Give back the line that contains "Annotate this image: element" and every following line, exactly as they appear, through the end of the data.

★ ★ ★ ★ ★

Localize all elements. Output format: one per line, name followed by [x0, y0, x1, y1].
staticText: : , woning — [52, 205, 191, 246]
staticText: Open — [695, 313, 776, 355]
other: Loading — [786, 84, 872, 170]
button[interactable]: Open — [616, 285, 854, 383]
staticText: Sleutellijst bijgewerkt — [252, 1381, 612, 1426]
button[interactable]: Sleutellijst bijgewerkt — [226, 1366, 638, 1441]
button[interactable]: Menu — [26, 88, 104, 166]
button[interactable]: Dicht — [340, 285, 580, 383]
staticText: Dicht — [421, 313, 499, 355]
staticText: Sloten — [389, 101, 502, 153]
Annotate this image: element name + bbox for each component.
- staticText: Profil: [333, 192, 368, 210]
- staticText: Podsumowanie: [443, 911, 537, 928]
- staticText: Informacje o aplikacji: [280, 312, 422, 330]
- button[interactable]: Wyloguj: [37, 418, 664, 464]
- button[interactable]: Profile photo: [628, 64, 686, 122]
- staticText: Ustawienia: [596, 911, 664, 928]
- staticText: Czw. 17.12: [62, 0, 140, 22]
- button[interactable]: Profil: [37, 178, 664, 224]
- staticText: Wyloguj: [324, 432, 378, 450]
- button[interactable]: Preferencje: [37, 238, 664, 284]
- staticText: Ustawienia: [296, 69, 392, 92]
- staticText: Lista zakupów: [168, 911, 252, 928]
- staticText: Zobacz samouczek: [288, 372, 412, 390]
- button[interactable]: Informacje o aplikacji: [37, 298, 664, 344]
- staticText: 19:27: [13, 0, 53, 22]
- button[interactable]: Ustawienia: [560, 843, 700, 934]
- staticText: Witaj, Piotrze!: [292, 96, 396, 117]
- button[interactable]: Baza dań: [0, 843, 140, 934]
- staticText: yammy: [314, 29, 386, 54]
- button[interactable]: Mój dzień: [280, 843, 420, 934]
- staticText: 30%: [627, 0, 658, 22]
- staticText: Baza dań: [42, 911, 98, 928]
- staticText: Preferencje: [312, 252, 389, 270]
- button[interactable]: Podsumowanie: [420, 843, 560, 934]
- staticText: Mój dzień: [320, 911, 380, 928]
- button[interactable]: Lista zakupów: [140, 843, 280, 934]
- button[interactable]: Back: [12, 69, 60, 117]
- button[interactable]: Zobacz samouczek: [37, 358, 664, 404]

★ ★ ★ ★ ★

● **RESPONSE**
Annotate this image: element name + bbox for each component.
- staticText: Profil: [333, 192, 368, 210]
- staticText: Podsumowanie: [443, 911, 537, 928]
- staticText: Informacje o aplikacji: [280, 312, 422, 330]
- button[interactable]: Wyloguj: [37, 418, 664, 464]
- button[interactable]: Profile photo: [628, 64, 686, 122]
- staticText: Ustawienia: [596, 911, 664, 928]
- staticText: Czw. 17.12: [62, 0, 140, 22]
- button[interactable]: Profil: [37, 178, 664, 224]
- staticText: Wyloguj: [324, 432, 378, 450]
- button[interactable]: Preferencje: [37, 238, 664, 284]
- staticText: Ustawienia: [296, 69, 392, 92]
- staticText: Lista zakupów: [168, 911, 252, 928]
- staticText: Zobacz samouczek: [288, 372, 412, 390]
- button[interactable]: Informacje o aplikacji: [37, 298, 664, 344]
- staticText: 19:27: [13, 0, 53, 22]
- button[interactable]: Ustawienia: [560, 843, 700, 934]
- staticText: Witaj, Piotrze!: [292, 96, 396, 117]
- button[interactable]: Baza dań: [0, 843, 140, 934]
- staticText: yammy: [314, 29, 386, 54]
- button[interactable]: Mój dzień: [280, 843, 420, 934]
- staticText: 30%: [627, 0, 658, 22]
- staticText: Baza dań: [42, 911, 98, 928]
- staticText: Preferencje: [312, 252, 389, 270]
- button[interactable]: Podsumowanie: [420, 843, 560, 934]
- staticText: Mój dzień: [320, 911, 380, 928]
- button[interactable]: Lista zakupów: [140, 843, 280, 934]
- button[interactable]: Back: [12, 69, 60, 117]
- button[interactable]: Zobacz samouczek: [37, 358, 664, 404]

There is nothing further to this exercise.